When our culture thinks of Saint Patrick’s Day, they often think of shamrocks, wearing green and drinking Irish beer. The holiday has frequently been accompanied by late-night carousing and revelry, at least in years when the entire country isn’t shutdown. The church often washes their hands of this particular holiday, choosing not to identify with the worldly rituals. “It’s for the pagans,” I have heard many exclaim. That statement may be more correct than they realize.
The story of Saint Patrick is not a story the church should shy away from. Instead, it is one they should embrace. Deep beneath much of what the day has become is the inspiring mission of Patrick pioneering the gospel among an unreached people group. In that sense, the day really is for the pagans.
The Story of Saint Patrick
Patrick was born in the late fourth century, sometime around the year 385, in what is now northeast England. He was born into a Romanized family of Christians, with his father serving as a deacon and his grandfather being a priest. However, faith was of little importance to Patrick in his youth.

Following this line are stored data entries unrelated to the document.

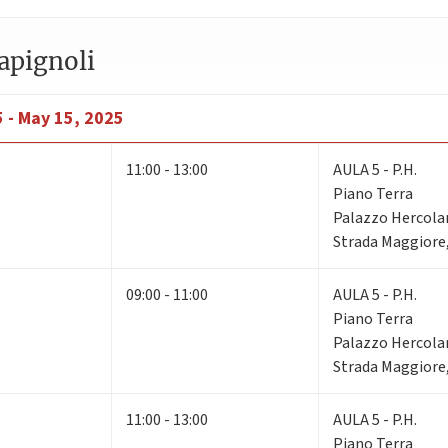
apignoli
5 - May 15, 2025
11:00 - 13:00
AULA 5 - P.H.
Piano Terra
Palazzo Hercola
Strada Maggiore,
09:00 - 11:00
AULA 5 - P.H.
Piano Terra
Palazzo Hercola
Strada Maggiore,
11:00 - 13:00
AULA 5 - P.H.
Piano Terra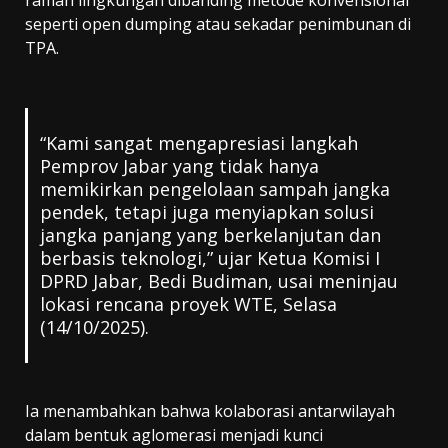
seperti open dumping atau sekadar penimbunan di
TPA.
“Kami sangat mengapresiasi langkah
Pemprov Jabar yang tidak hanya
memikirkan pengelolaan sampah jangka
pendek, tetapi juga menyiapkan solusi
jangka panjang yang berkelanjutan dan
berbasis teknologi,” ujar Ketua Komisi I
DPRD Jabar, Bedi Budiman, usai meninjau
lokasi rencana proyek WTE, Selasa
(14/10/2025).
Ia menambahkan bahwa kolaborasi antarwilayah
dalam bentuk aglomerasi menjadi kunci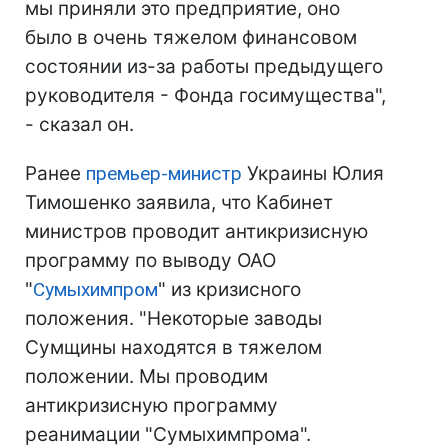
мы приняли это предприятие, оно
было в очень тяжелом финансовом
состоянии из-за работы предыдущего
руководителя - Фонда госимущества",
- сказал он.
Ранее
премьер-министр
Украины Юлия
Тимошенко заявила, что Кабинет
министров проводит антикризисную
программу по выводу ОАО
"
Сумыхимпром
" из кризисного
положения. "Некоторые заводы
Сумщины находятся в тяжелом
положении. Мы проводим
антикризисную программу
реанимации "Сумыхимпрома".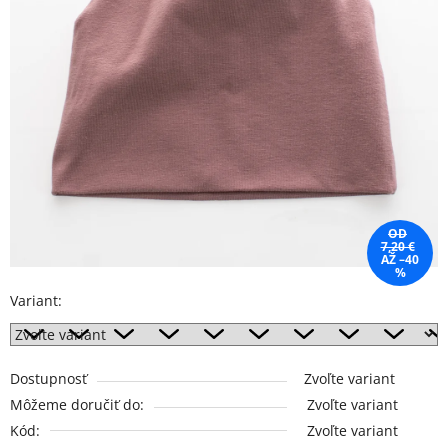
OD
7,20 €
AŽ –40
%
Variant:
Dostupnosť
Zvoľte variant
Môžeme doručiť do:
Zvoľte variant
Kód:
Zvoľte variant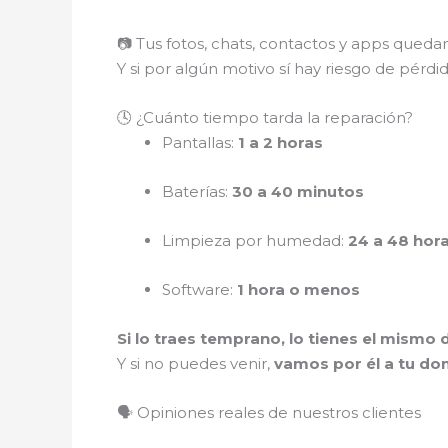
📷 Tus fotos, chats, contactos y apps qued
Y si por algún motivo sí hay riesgo de pérdi
🕓 ¿Cuánto tiempo tarda la reparación?
Pantallas:
1 a 2 horas
Baterías:
30 a 40 minutos
Limpieza por humedad:
24 a 48 hor
Software:
1 hora o menos
Si lo traes temprano, lo tienes el mismo d
Y si no puedes venir,
vamos por él a tu dom
🗣️ Opiniones reales de nuestros clientes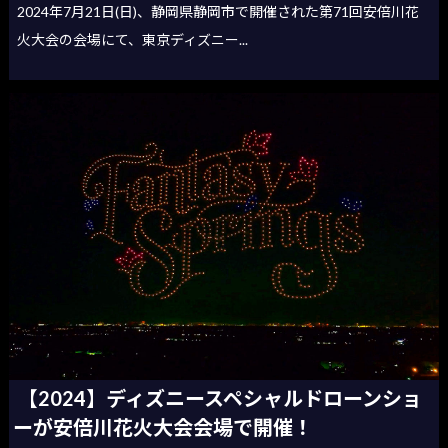
2024年7月21日(日)、静岡県静岡市で開催された第71回安倍川花
火大会の会場にて、東京ディズニー...
【2024】ディズニースペシャルドローンショ
ーが安倍川花火大会会場で開催！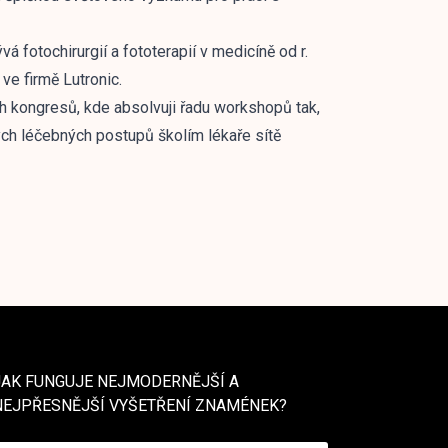
vá fotochirurgií a fototerapií v medicíně od r.
ve firmě Lutronic.
 kongresů, kde absolvuji řadu workshopů tak,
ých léčebných postupů školím lékaře sítě
JAK FUNGUJE NEJMODERNĚJŠÍ A
NEJPŘESNĚJŠÍ VYŠETŘENÍ ZNAMÉNEK?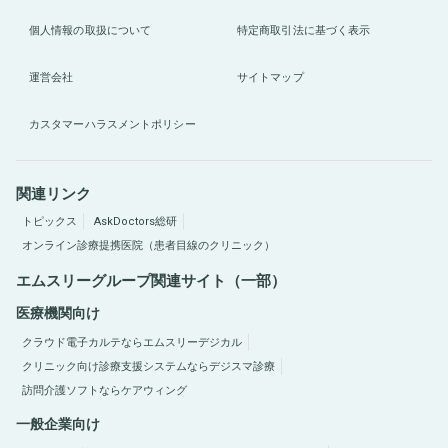
個人情報の取扱について
特定商取引法に基づく表示
運営会社
サイトマップ
カスタマーハラスメントポリシー
関連リンク
トピックス
AskDoctors総研
オンライン診療提携医院（患者目線のクリニック）
エムスリーグループ関連サイト（一部）
医療機関向け
クラウド電子カルテならエムスリーデジカル
クリニック向け診療支援システムならデジスマ診療
訪問介護ソフトならケアウィング
一般企業向け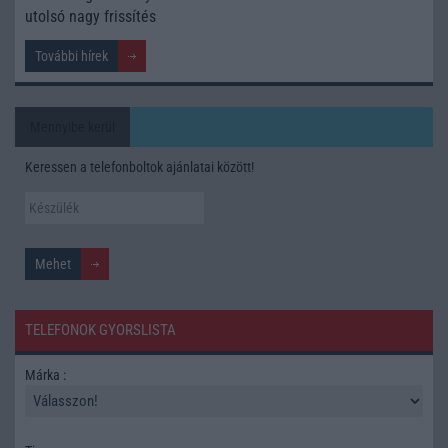
utolsó nagy frissítés
További hírek
Mennyibe kerül
Keressen a telefonboltok ajánlatai között!
TELEFONOK GYORSLISTA
Márka :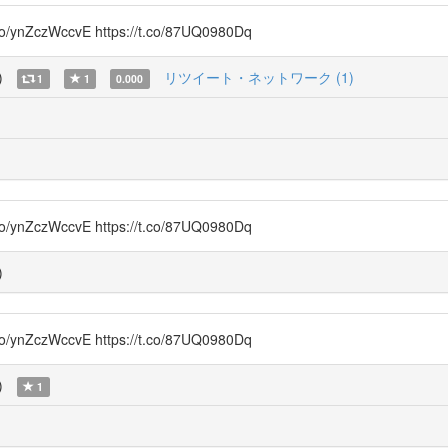
czWccvE https://t.co/87UQ0980Dq
)
リツイート・ネットワーク (1)
1
1
0.000
czWccvE https://t.co/87UQ0980Dq
)
czWccvE https://t.co/87UQ0980Dq
)
1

At the age of 16, Patrick was kidnapped by Irish raiders and taken back to the island where he served as a slave for six years under a tribal chief. During these six years of imprisonment, Patrick learned much of the Celtic people, becoming fluent in their language and accustomed to their culture. It was also during this time that God opened his eyes to the truth of the Gospel he learned in his youth. When he eventually escaped from slavery in his early twenties, his zeal for God led him to study vocational ministry, where he eventually led a parish in Britain for nearly twenty years.
At the age of 48 – already past a man’s life expectancy in the fifth century – Patrick had a dream which proved to be his own Macedonian call (Acts 16:9). In his dream, an Irish accent begged, “We appeal to you, holy servant boy, to come and walk among us.” Having known the language and the customs from his captivity, and having long questioned how God might use him to reach Irish, he now answered the call to return to the place of his former captivity. Once a slave and now free, Patrick returned to his captors with good news of true freedom.
The term “unreached” has been used to describe a place with no thriving church or gospel movement. To describe the Irish Celtics as unreached would be an understatement. Not only was there no gospel movement, but all previous attempts had been halted by the “barbarian” tribes. This caused Patrick to take a different approach. Instead of attempting to Romanize the people, as previous missionaries had tried, Patrick sought to see the Gospel penetrate to the bottom of Irish culture, producing an indigenous movement. His aim wasn’t simply to colonize the Irish. His aim was truly to evangelize them.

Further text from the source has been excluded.